*Exercise description*
Transcribe the records below exactly as they appear, omitting any pictures.

*Records for processing*
>>
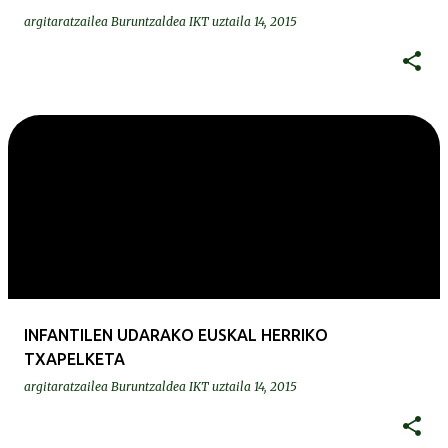
argitaratzailea
Buruntzaldea IKT
uztaila 14, 2015
INFANTILEN UDARAKO EUSKAL HERRIKO
TXAPELKETA
argitaratzailea
Buruntzaldea IKT
uztaila 14, 2015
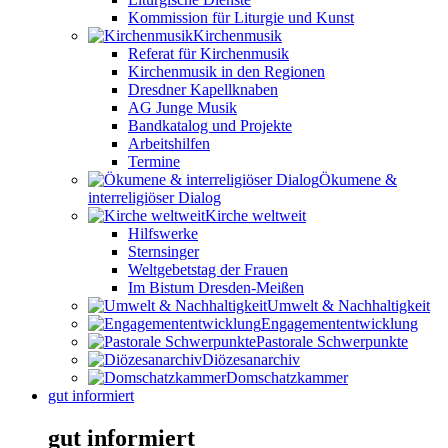
Kommission für Liturgie und Kunst
Kirchenmusik
Referat für Kirchenmusik
Kirchenmusik in den Regionen
Dresdner Kapellknaben
AG Junge Musik
Bandkatalog und Projekte
Arbeitshilfen
Termine
Ökumene &
interreligiöser Dialog
Kirche weltweit
Hilfswerke
Sternsinger
Weltgebetstag der Frauen
Im Bistum Dresden-Meißen
Umwelt & Nachhaltigkeit
Engagemententwicklung
Pastorale Schwerpunkte
Diözesanarchiv
Domschatzkammer
gut informiert
gut informiert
<<
*Result for this task*
argitaratzailea
Buruntzaldea IKT
uztaila 14, 2015
INFANTILEN UDARAKO EUSKAL HERRIKO
TXAPELKETA
argitaratzailea
Buruntzaldea IKT
uztaila 14, 2015
Kommission für Liturgie und Kunst
Kirchenmusik
Referat für Kirchenmusik
Kirchenmusik in den Regionen
Dresdner Kapellknaben
AG Junge Musik
Bandkatalog und Projekte
Arbeitshilfen
Termine
Ökumene &
interreligiöser Dialog
Kirche weltweit
Hilfswerke
Sternsinger
Weltgebetstag der Frauen
Im Bistum Dresden-Meißen
Umwelt & Nachhaltigkeit
Engagemententwicklung
Pastorale Schwerpunkte
Diözesanarchiv
Domschatzkammer
gut informiert
gut informiert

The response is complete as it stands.